About five million Iranian pilgrims entered Iraq to attend the Arbaeen pilgrimage this year, according to Iranian Interior Minister Ahmed Vehidi, mostly through crossing points along the 1,200 km border of the two countries and a few via Iraqi airports.
The influx forced the Baghdad government to remove limits on pilgrim numbers to avoid disturbances similar to those that have happened in previous years when Iranian pilgrims made their way into the country without visas or official papers.
Iran’s opposition media have reported that the government has spent hundreds of millions of dollars and made available huge resources to sponsor the pilgrimage, including free transportation, loans, cheap dollars, and free Internet on the road and inside Iraq.
The Iranian authorities, state-affiliated charities, and municipalities have deployed security personnel, religious guides, paramedic teams, garbage collectors, and other service providers to assist and help organise the crowds.
Khamenei on Saturday described this year’s Arbaeen as the most “glorious in history.” He urged Iranians to “follow the path… and to try to guide others to do so in every place.”
“The miraculous Arbaeen procession is a sign of God’s will to hoist Ahl Al-Bayt’s banner of Islam,” said Khamenei, referring to the Prophet Mohamed’s household, members of whom Shias hold as designated successors to the Prophet.
Yet, while Iran has wanted to present the huge gathering as a show of “soft power” and unity among Shias in the region, the rituals have also reportedly been marred by hiccups, including anti-Iranian sentiments.
Complaints over Iranian participation in the pilgrimage this year have erupted as the influx has begun to put more pressure on worn-out infrastructure and public services that have been depleted by decades of mismanagement, corruption, and instability.
Some Iranian pilgrims have deliberately and arrogantly disregarded rules made by the Iraqi authorities and local sentiments.

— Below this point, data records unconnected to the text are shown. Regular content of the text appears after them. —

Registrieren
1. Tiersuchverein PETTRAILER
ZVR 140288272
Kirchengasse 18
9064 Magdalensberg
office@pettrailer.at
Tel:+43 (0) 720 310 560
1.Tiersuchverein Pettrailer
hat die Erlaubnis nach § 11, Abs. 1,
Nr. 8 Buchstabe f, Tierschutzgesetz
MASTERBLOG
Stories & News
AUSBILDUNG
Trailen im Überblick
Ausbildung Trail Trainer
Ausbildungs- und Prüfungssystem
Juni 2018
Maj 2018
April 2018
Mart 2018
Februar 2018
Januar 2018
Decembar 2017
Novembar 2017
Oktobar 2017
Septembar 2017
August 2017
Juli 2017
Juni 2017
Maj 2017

Videos on the Internet show Iranians crossing lines on Iraq’s sovereignty.
In one video, a local mayor in Karbala is seen arguing with the head of an Iranian group over the demolition of the fence of a school building by pilgrims to bring in their power generator.
In another clip, an Iraqi soldier at a checkpoint stops an Iranian driver to ask him to take down an Iranian flag posted atop his truck while on his way to Karbala.

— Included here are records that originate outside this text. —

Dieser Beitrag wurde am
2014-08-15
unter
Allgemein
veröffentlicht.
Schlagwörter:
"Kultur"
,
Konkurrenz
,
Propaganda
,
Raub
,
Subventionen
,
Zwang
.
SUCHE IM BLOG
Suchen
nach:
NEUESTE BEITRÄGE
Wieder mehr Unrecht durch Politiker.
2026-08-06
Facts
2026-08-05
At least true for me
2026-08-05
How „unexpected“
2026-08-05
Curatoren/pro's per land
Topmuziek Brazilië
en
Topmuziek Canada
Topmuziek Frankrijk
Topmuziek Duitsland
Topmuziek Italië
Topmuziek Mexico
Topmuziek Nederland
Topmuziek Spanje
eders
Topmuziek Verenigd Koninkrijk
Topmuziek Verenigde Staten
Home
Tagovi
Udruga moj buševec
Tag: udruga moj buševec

Multiple videos have emerged showing Esmail Qaani, commander of the Islamic Revolutionary Guard Corps Al-Quds Force and Iran’s point man in Iraq, touring Karbala to check on their well-being.
As the city struggles with the crowds amid scorching heat, pollution caused by congestion, a severe water and electricity crisis, and disruptions caused by the Iranian pilgrims’ extravagant behaviour, frictions have been almost inevitable between visitors and locals.

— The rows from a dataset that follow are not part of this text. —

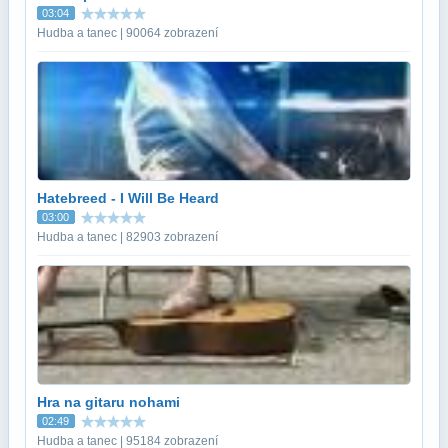
03:04
Hudba a tanec | 90064 zobrazení
Hatebreed - I Will Be Heard
03:00
Hudba a tanec | 82903 zobrazení
Hra na gitaru nohami
02:49
Hudba a tanec | 95184 zobrazení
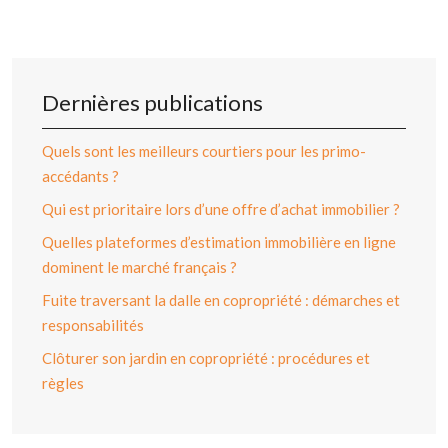
Dernières publications
Quels sont les meilleurs courtiers pour les primo-
accédants ?
Qui est prioritaire lors d’une offre d’achat immobilier ?
Quelles plateformes d’estimation immobilière en ligne
dominent le marché français ?
Fuite traversant la dalle en copropriété : démarches et
responsabilités
Clôturer son jardin en copropriété : procédures et
règles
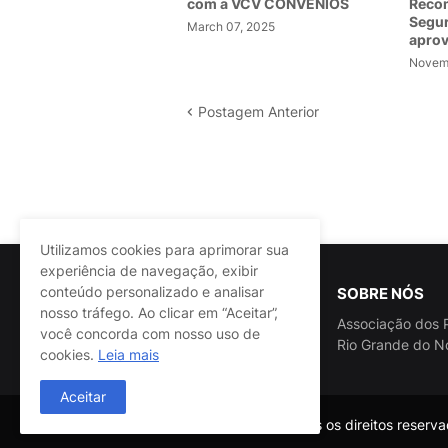
com a VCV CONVÊNIOS
Recom
Segur
March 07, 2025
apro
Novemb
Postagem Anterior
Utilizamos cookies para aprimorar sua
experiência de navegação, exibir
conteúdo personalizado e analisar
SOBRE NÓS
nosso tráfego. Ao clicar em “Aceitar”,
Associação dos P
você concorda com nosso uso de
Rio Grande do N
cookies.
Leia mais
Aceitar
@ASSPRA RN Todos os direitos reservad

Iraqi Shia cleric Muqtada Al-Sadr, leader of the mass Sadrist Movement, singled out the Iranians in a call for the more rigid regulation of the festival, but he also condemned any “assault” on “Iranian brethren.”
Many Iraqis have been complaining about Iran’s increasing outreach in their country, but the Arbaeen ceremony has underscored the Islamic Republic’s far-reaching ambitions in Iraq.
“Iran and Iraq are inseparable forever,” said Mohamed Hassan Abu Turabi, imam of the Friday Prayer in Tehran, in his sermon last Friday, repeating a slogan often used by Iranian officials.
The rhetoric was echoed by Iran’s Foreign Minister Hossein Amir-Abdollahian.
Such goals set by Iranian spokesmen create issues with many Iraqis and even raise the political ire of Al-Sadr, who recently rebelled against Tehran’s influence in Iraq.
The pilgrimage “has sent a clear message that Iraq is the Mecca for the guiltless [the Shia imams], the minaret of jihad, and the capital of the faith,” wrote Al-Sadr at the conclusion of this year’s festival.
*A version of this article appears in print in the 22 September, 2022 edition of Al-Ahram Weekly.